== Segment start ==
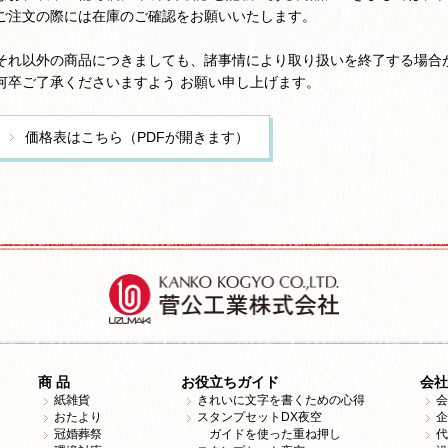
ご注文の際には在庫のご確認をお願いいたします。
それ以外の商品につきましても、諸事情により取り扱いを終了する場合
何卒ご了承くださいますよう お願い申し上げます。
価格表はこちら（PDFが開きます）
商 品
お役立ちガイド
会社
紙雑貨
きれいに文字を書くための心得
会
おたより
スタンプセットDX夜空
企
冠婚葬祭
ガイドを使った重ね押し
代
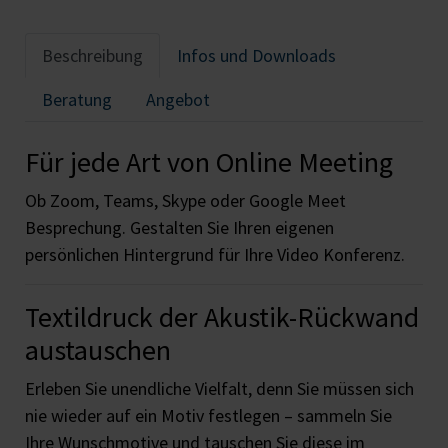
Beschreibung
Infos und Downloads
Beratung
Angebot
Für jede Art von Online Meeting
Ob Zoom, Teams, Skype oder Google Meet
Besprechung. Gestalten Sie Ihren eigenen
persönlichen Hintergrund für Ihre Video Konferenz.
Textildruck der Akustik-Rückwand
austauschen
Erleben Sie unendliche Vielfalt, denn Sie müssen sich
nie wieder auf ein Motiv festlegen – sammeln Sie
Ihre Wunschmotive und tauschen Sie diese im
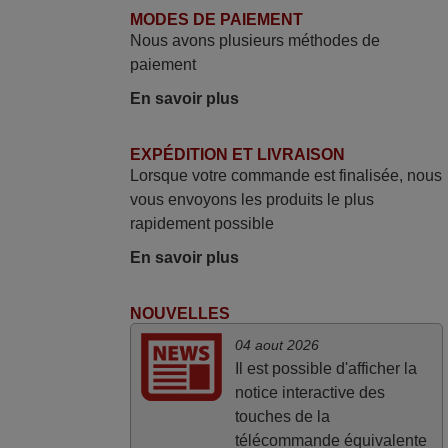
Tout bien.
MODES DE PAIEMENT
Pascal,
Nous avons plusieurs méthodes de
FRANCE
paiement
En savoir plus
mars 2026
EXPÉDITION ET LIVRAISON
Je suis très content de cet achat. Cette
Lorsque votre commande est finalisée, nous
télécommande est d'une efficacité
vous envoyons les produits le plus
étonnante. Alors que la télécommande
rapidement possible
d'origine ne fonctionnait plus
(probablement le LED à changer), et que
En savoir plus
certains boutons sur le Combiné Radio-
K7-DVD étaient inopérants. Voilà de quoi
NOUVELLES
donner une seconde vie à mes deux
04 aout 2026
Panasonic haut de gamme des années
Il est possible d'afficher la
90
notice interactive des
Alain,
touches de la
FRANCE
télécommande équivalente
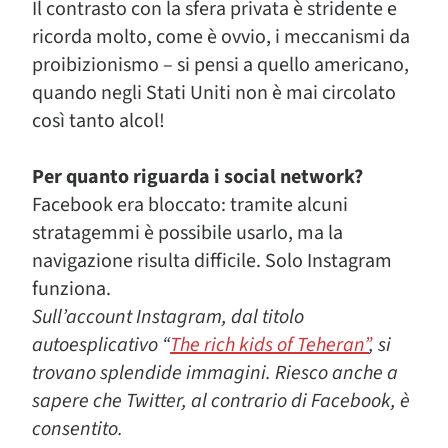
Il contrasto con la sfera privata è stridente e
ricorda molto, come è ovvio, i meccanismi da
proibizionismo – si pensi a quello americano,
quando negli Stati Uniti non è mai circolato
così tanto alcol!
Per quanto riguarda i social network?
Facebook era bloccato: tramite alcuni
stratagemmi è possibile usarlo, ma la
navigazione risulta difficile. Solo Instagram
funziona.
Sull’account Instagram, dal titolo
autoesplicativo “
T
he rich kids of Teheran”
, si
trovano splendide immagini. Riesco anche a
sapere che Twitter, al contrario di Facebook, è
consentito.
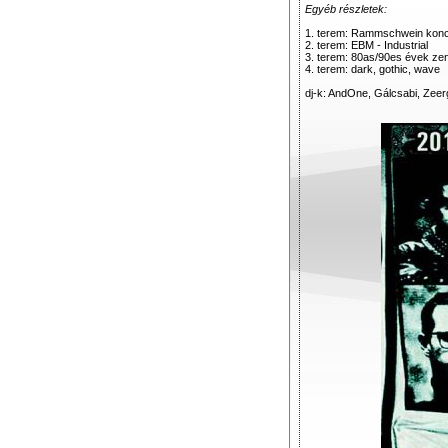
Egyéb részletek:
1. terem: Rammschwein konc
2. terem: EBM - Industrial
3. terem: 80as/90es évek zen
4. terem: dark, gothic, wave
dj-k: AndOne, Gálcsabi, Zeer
== Segment end ==
◆ Exercise ◆
Display every line of the listing that contains the string "possible".

◆ Answer to this problem ◆
rapidement possible
Il est possible d'afficher la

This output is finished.